AdamW with Decoupled Weight Decay

Why this matters

AdamW is the standard optimizer for transformer training (BERT, GPT, T5, LLaMA). The key difference from Adam+L2 is decoupled weight decay: the regularisation term is applied directly to the parameters rather than being added to the gradients before the adaptive step.

Decoupled weight decay

Adam + L2 regularisation adds wd * params to the gradients before the adaptive scaling, which means the effective regularisation strength depends on the gradient magnitude. AdamW sidesteps this by applying decay directly:

# Adam step (on grads only):
params_adam = params - lr * adam_update(grads)

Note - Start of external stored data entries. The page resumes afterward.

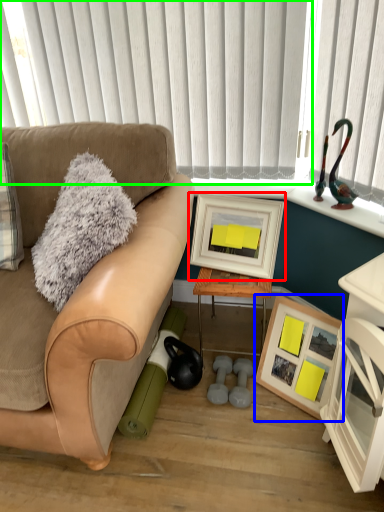 Question: Which is farther away from picture frame (highlighted by a red box)? picture frame (highlighted by a blue box) or blind (highlighted by a green box)?

Choices:
 (A) picture frame
 (B) blind

Answer: (B) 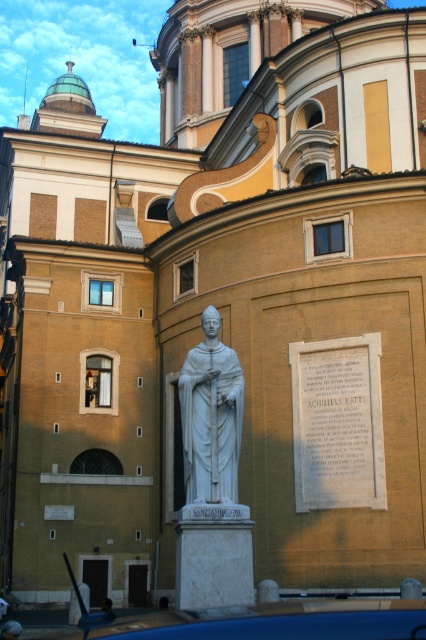 Question: Which of the following is the farthest from the observer?

Choices:
 (A) (264, 616)
 (B) (232, 477)

Answer: (B)

Question: Among these objects, which one is nearest to the camera?

Choices:
 (A) blue matte car at lower center
 (B) white marble statue at center

Answer: (A)

Question: Is blue matte car at lower center to the left of white marble statue at center from the viewer's perspective?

# Decoupled weight decay applied separately:
params_new = params_adam - lr * wd * params

When wd > 0 and grads = 0, the parameter still shrinks by lr * wd per step — useful for pulling unused weights toward zero.

Typical hyperparameters

Use case	lr	weight_decay
BERT fine-tune	2e-5	0.01
GPT pre-train	3e-4	0.1
ViT	1e-3	0.3

Optax usage

optimizer = optax.adamw(lr, weight_decay=wd)
opt_state = optimizer.init(params)
updates, new_state = optimizer.update(grads, opt_state, params)
new_params = optax.apply_updates(params, updates)

Common pitfalls

Adam vs AdamW: using optax.adam with manually added L2 in the loss is NOT the same as optax.adamw — the gradient-adaptive scaling makes them differ.
wd=0.0 gives Adam: weight decay of zero degenerates to pure Adam.
Zero grads still decay: setting grads=0 with wd>0 shrinks params by lr * wd per step.

Inputs

params: 1-D array of current parameter values.
grads: 1-D array of gradients, same shape as params.
lr: scalar learning rate.
wd: scalar weight decay coefficient.

Output

1-D array — updated parameter values after one AdamW step.